T. tricolor readily landed in leaf analogues made from thin plastic. We therefore mounted the landing pad to a rigid vertical surface, and disguised it as a furled leaf by surrounding it with a funnel of thin, clear plastic. We positioned the landing pad within the funnel, beneath the pointed apex, the location within natural leaves where T. tricolor typically lands (field observations, G.C., J.P.B., E. Gillam and D.B.B.) (Fig. 1A and Fig. 2A).

We trained each bat by releasing it into the flight cage and allowing it to fly undisturbed until it landed within the false leaf. Bats were free to approach the leaf from any angle and often encircled the leaf one to three times before landing beneath the leaf's pointed apex, a behavior reported for wild Thyroptera landing in natural leaves within the forest (Findley and Wilson, 1974).

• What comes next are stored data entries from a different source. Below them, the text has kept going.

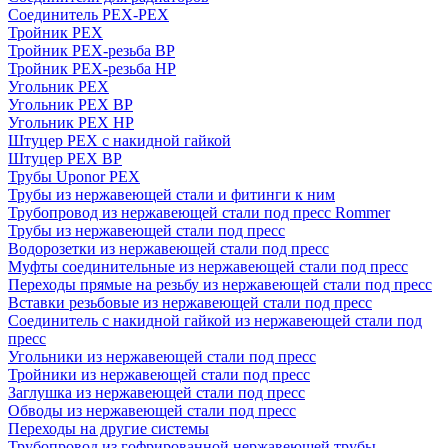
Соединитель PEX-PEX
Тройник PEX
Тройник PEX-резьба ВР
Тройник PEX-резьба НР
Угольник PEX
Угольник PEX ВР
Угольник PEX НР
Штуцер PEX c накидной гайкой
Штуцер PEX ВР
Трубы Uponor PEX
Трубы из нержавеющей стали и фитинги к ним
Трубопровод из нержавеющей стали под пресс Rommer
Трубы из нержавеющей стали под пресс
Водорозетки из нержавеющей стали под пресс
Муфты соединительные из нержавеющей стали под пресс
Переходы прямые на резьбу из нержавеющей стали под пресс
Вставки резьбовые из нержавеющей стали под пресс
Соединитель с накидной гайкой из нержавеющей стали под
пресс
Угольники из нержавеющей стали под пресс
Тройники из нержавеющей стали под пресс
Заглушка из нержавеющей стали под пресс
Обводы из нержавеющей стали под пресс
Переходы на другие системы
Трубопровод из гофрированной нержавеющей трубы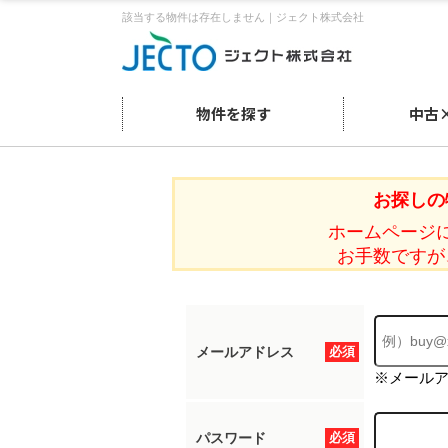
該当する物件は存在しません｜ジェクト株式会社
物件を探す
中古
お探しの
ホームページ
お手数ですが
メールアドレス
必須
※メール
パスワード
必須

Once the bat landed, we allowed it a 3 min rest within the leaf before removing and re-releasing it within the enclosure, and commenced data collection after three successful training landings. It is possible that this training allowed the bats to adjust their landing dynamics compared with landing on softer natural leaves, but qualitative comparisons between landing on the rigid force plate and landing on a natural leaf do not reveal obvious differences in landing phases, points of contact or body rotations (see Movies 2 and 3). Any adjustments are likely to be subtle and their description requires detailed analysis of landings on surfaces more compliant than our rigid landing plate. Additionally, in 10 out of 11 individuals with ≥3 landings, repeated landings on the rigid plate did not lead to systematic changes in the magnitude of landing impact forces. We weighed each bat using a 10 g Pesola scale prior to experimental trials and recorded up to five landings per individual.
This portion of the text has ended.